英语阅读理解——关于第五种味觉鲜味 Umami
Read the text about umami and put the 10 missing food words into gaps 根据短文大义选词填空。
gravy soup bacon recipe flavour sauce salty pasta vegetables cheese
Read any article on food, ________ book, or blog about the latest dishes and restaurants and you will come across the word ‘umami’. We are all used to reading and using the taste words of ________, sweet, sour, bitter and now we have gained a fifth word to describe a sensation in our mouth: umami. Do you put parmesan on your ________? Do you love to pour _______ on your Sunday roast? Do you put tomato sauce onto fried ________? Is Marmite your mate? Do you love the smell of frying onions? If the answer to these questions is ’yes’ then you know and love the fifth taste of umami. Umami is a Japanese word that means ‘deliciousness’ and was first researched in 1908 by a university-based chemist called Kikunae Ikeda. Ikeda first noticed the taste umami in ________ like asparagus, in tomatoes (which are, in fact, a fruit) and then went on to discover its existence in dairy products like ________, and in roasted meat.
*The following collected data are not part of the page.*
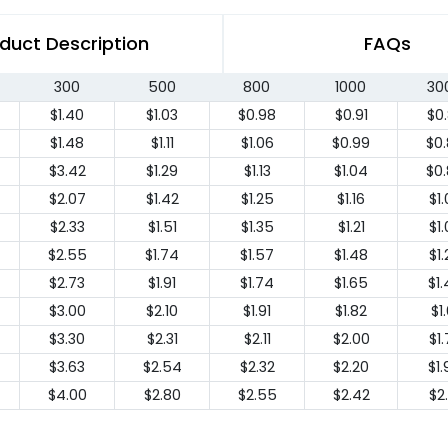
duct Description
FAQs
300
500
800
1000
30
$1.40
$1.03
$0.98
$0.91
$0
$1.48
$1.11
$1.06
$0.99
$0
$3.42
$1.29
$1.13
$1.04
$0
$2.07
$1.42
$1.25
$1.16
$1
$2.33
$1.51
$1.35
$1.21
$1
$2.55
$1.74
$1.57
$1.48
$1
$2.73
$1.91
$1.74
$1.65
$1
$3.00
$2.10
$1.91
$1.82
$1.
$3.30
$2.31
$2.11
$2.00
$1
$3.63
$2.54
$2.32
$2.20
$1
$4.00
$2.80
$2.55
$2.42
$2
He also found umami in dashi – a stock made from kombu (a type of seaweed) which is widely used in Japanese ________. Human milk is also one of the highest MSG-containing mammalian milks. Eventually, Ikeda learnt how to make umami in the laboratory and patented it as MSG – a ________ enhancer used by restaurants all over the world. So, what is it about umami that makes food taste so good? In terms of pure chemistry, umami comes from glutamates and a group of chemicals called ribonucleotides. When you combine ingredients that contain these different umami-giving compounds, they enhance one another and give dish even more flavour. That’s why an Italian Bolognese ________ made from fried beef, cooked beef, cooked tomato and parmesan cheese is so wonderfully tasty.
答案
Read any article on food, recipe book, or blog about the latest dishes and restaurants and you will come across the word ‘umami’. We are all used to reading and using the taste words of salty, sweet, sour, bitter and now we have gained a fifth word to describe a sensation in our mouth: umami. Do you put parmesan on your pasta? Do you love to pour gravy on your Sunday roast? Do you put tomato sauce onto fried bacon? Is Marmite your mate? Do you love the smell of frying onions? If the answer to these questions is ’yes’ then you know and love the fifth taste of umami. Umami is a Japanese word that means ‘deliciousness’ and was first researched in 1908 by a university-based chemist called Kikunae Ikeda. Ikeda first noticed the taste umami in vegetables like asparagus, in tomatoes (which are, in fact, a fruit) and then went on to discover its existence in dairy products like cheese, and in roasted meat. He also found umami in dashi – a stock made from kombu (a type of seaweed) which is widely used in Japanese soup. Human milk is also one of the highest MSG-containing mammalian milks. Eventually, Ikeda learnt how to make umami in the laboratory and patented it as MSG – a flavour enhancer used by restaurants all over the world. So, what is it about umami that makes food taste so good? In terms of pure chemistry, umami comes from glutamates and a group of chemicals called ribonucleotides. When you combine ingredients that contain these different umami-giving compounds, they enhance one another and give dish even more flavour. That’s why an Italian Bolognese sauce made from fried beef, cooked beef, cooked tomato and parmesan cheese is so wonderfully tasty.